Был случай не так давно, два с лишним года назад, когда я присоединилась к той самой компании, которая ходит на майские в походы. И мы недооценили обильное таяние, и дожди, и высокую воду, и собственную неопытность. Из 7 байдарочных экипажей 6 перевернулись в первые же 15 минут сплава. Долго друг друга спасали и вылавливали. Собирали потом снаряжение по всему течению. Кроме нас было еще множество народу таких же безумных. Как мы узнали потом из новостей, двое таки погибли по итогам этих невеселых праздников.
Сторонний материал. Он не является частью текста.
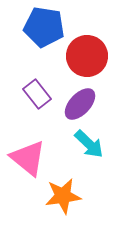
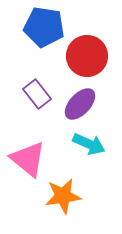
cyan arrow: rotated 20 degrees counterclockwise
pink triangle: moved 1 px down
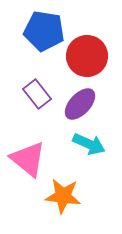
blue pentagon: moved 4 px down
orange star: rotated 15 degrees clockwise
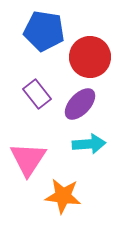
red circle: moved 3 px right, 1 px down
cyan arrow: rotated 28 degrees counterclockwise
pink triangle: rotated 24 degrees clockwise
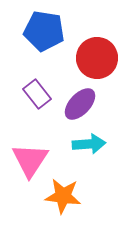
red circle: moved 7 px right, 1 px down
pink triangle: moved 2 px right, 1 px down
И вот в те минуты, когда тебя несет река и ты совершенно ни можешь управлять ничем, и байдарка стремительно наполняется ледяной водой и наконец тебе удается остановиться и выбраться на берег, и потом нужно долго, по колено, а то и по пояс в снегу пробираться до своего лагеря и там долго и мучительно отогреваться — вот как никогда живым себя чувствуешь. И никто даже не чихнул что характерно. Все чудесным образом оттаяли, отогрелись, две порции макарон разделили на 10-рых и не умерли с голоду, и как же было вкусно. Потом в течение трех дней истории всехнего спасения становились все более красочными и выразительными. Постепенно рассказы приобретали эпическую полноту. И уже через два года звучали в своей прекрасной многоголосной классической версии.
20 ноября.
И море черное витийствуя шумит. А вот что оно там за ночь навитийствовало у изголовья, то и пишется вдруг с утра само собой. Просто всплывает — снова это море — в сознании и идет записывается. В очередь, сукины дети. Игры разума с неразумностью.
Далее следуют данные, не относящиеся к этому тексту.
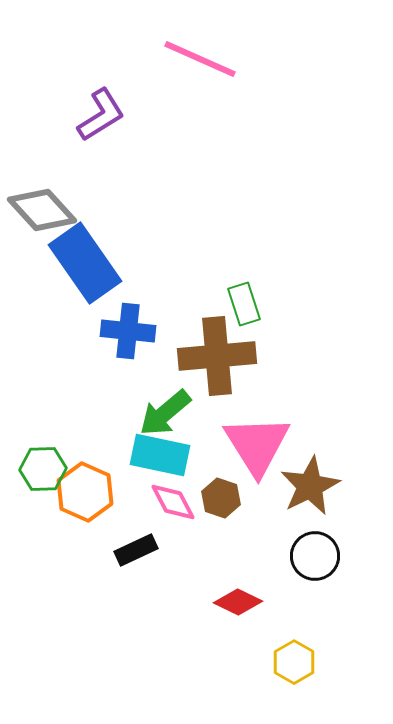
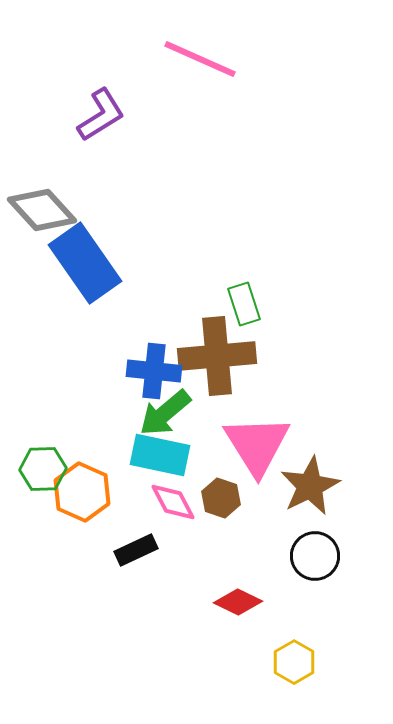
blue cross: moved 26 px right, 40 px down
orange hexagon: moved 3 px left
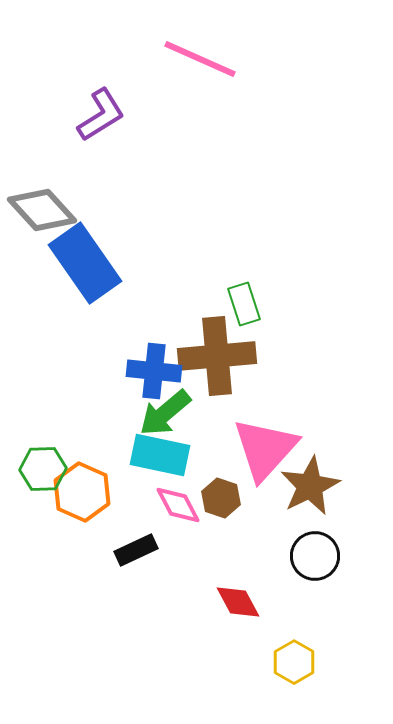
pink triangle: moved 8 px right, 4 px down; rotated 14 degrees clockwise
pink diamond: moved 5 px right, 3 px down
red diamond: rotated 36 degrees clockwise
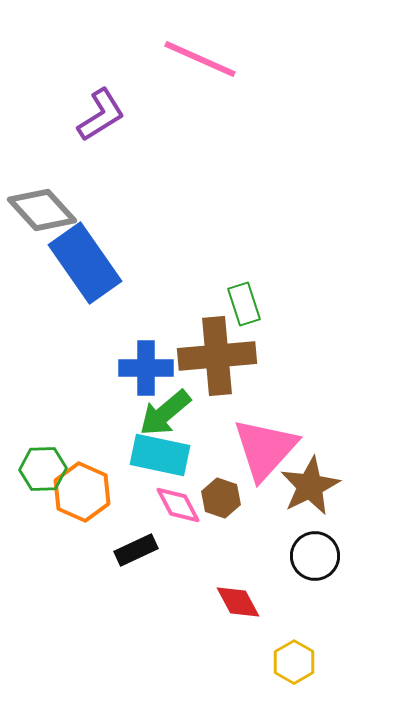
blue cross: moved 8 px left, 3 px up; rotated 6 degrees counterclockwise
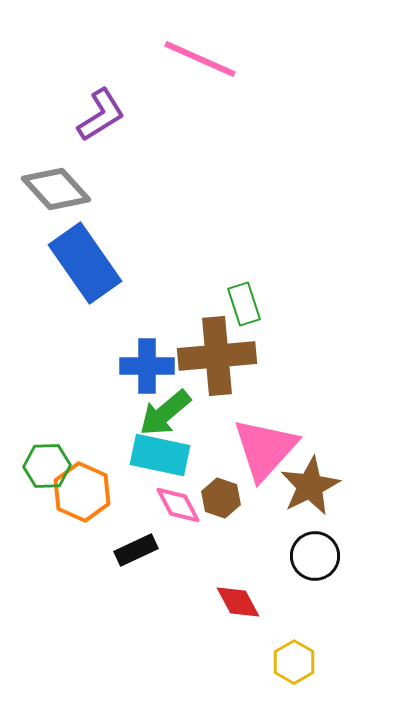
gray diamond: moved 14 px right, 21 px up
blue cross: moved 1 px right, 2 px up
green hexagon: moved 4 px right, 3 px up
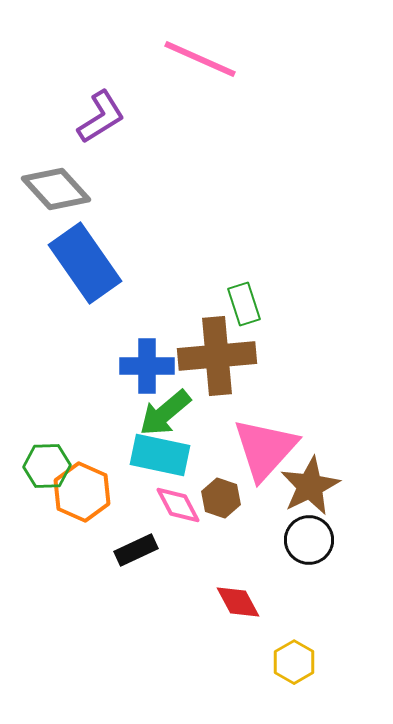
purple L-shape: moved 2 px down
black circle: moved 6 px left, 16 px up
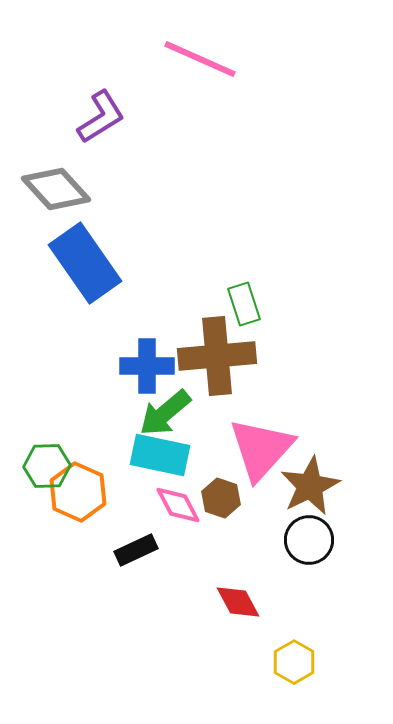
pink triangle: moved 4 px left
orange hexagon: moved 4 px left
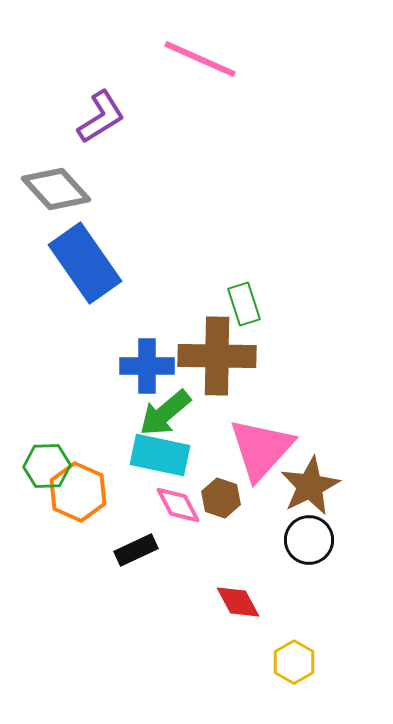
brown cross: rotated 6 degrees clockwise
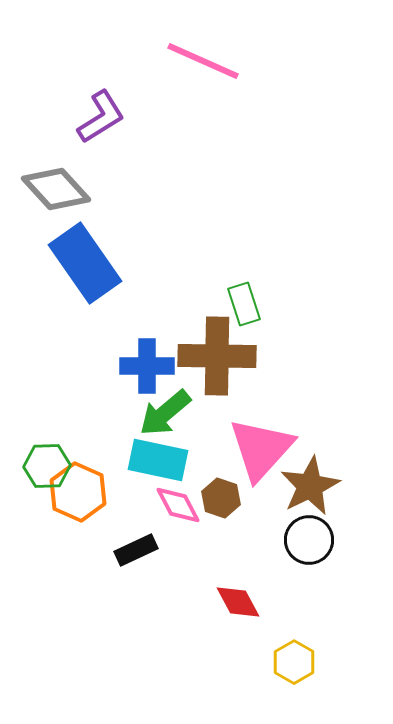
pink line: moved 3 px right, 2 px down
cyan rectangle: moved 2 px left, 5 px down
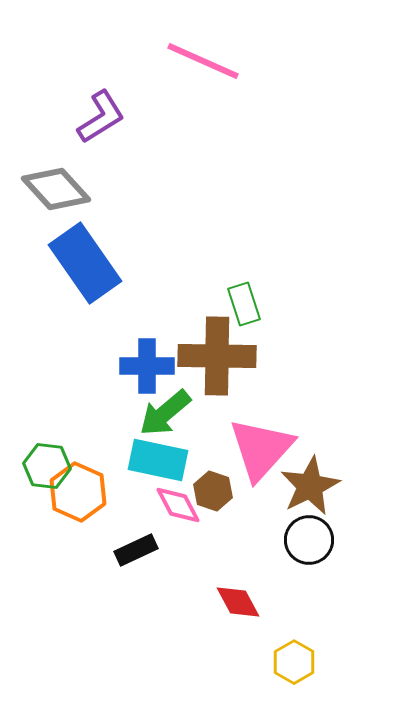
green hexagon: rotated 9 degrees clockwise
brown hexagon: moved 8 px left, 7 px up
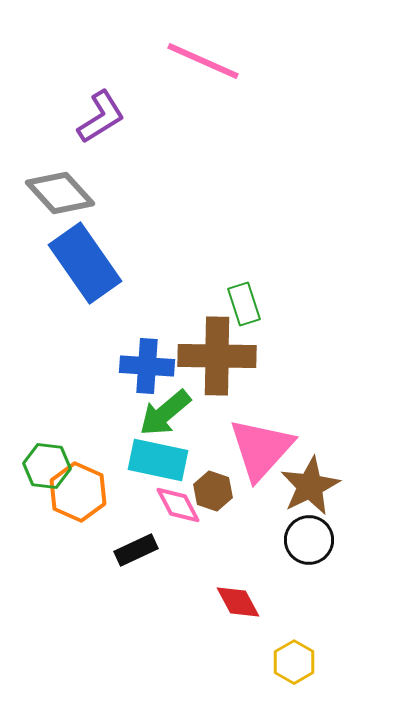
gray diamond: moved 4 px right, 4 px down
blue cross: rotated 4 degrees clockwise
В «Разговорнике», спектакле квартета И, есть монолог про кофе, про то что запах манит, а вкус оказывается горьким. И проводится аналогия с отношениями с женщинами. Ответственно заявляю — абсолютно та же фигня с обратной стороны. Вы для кофе тоже, знаете ли, не предел мечтаний. Но это лучше, чем быть с душой сваренным и источать аромат — и никем не быть выпитым. Уж лучше так.
…..
На первом курсе я написала текст ко дню первокурсника — видение будней студента и всех его немудреных событий с точки зрения футбольного мяча, который они, первокурсники, пинают со всей дури в дружественном матче между студентами и профессорами. Весьма скептической, причем, точки зрения. Кураторы со вниманием выслушали мой монолог, смеялись во всех нужных местах. И взяли его в работу. И в итоге оставили от него ошметки. Один визуальный ряд. С тех пор я ничего не писала до сегодняшнего дня.
…..
Не пой. Не пой. Не пой. Ну не пой же ты в конце-то концов! Это то, что я слышала постоянно от родителей. Видимо я все-таки не замолкала, хотя и не помню этого, и не замечала. Причем от своих детей я слышу ровно то же самое. Преемственность и непрерывность.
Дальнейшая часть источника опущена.